What to produce> From the data underneath, reproduce exactly the stretch that begins at the line with "と崇められていました。" and ends after the line with "樹木を傷つけないようにホ".

Data supplied>
........
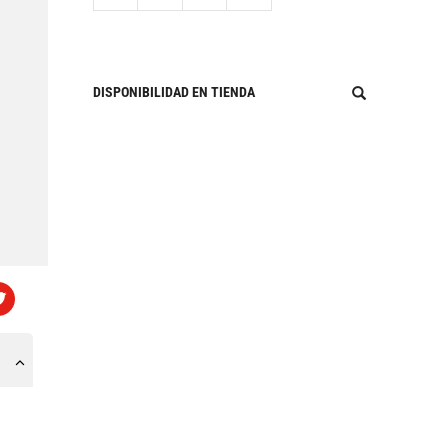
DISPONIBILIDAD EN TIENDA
........
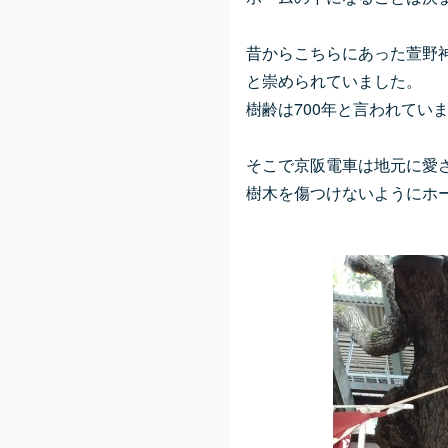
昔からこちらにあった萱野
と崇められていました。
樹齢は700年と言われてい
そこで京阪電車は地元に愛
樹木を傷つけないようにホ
........
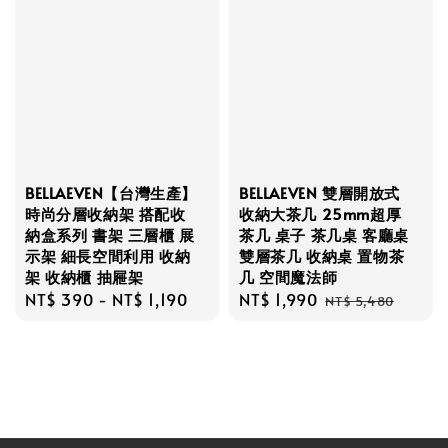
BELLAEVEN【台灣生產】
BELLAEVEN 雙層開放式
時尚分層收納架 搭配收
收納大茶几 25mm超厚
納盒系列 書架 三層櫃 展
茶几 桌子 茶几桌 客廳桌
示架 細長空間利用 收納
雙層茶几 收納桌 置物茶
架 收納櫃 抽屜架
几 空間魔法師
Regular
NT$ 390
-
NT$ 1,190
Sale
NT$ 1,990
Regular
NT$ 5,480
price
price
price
........
Result>
と崇められていました。
樹齢は700年と言われてい
そこで京阪電車は地元に愛
樹木を傷つけないようにホ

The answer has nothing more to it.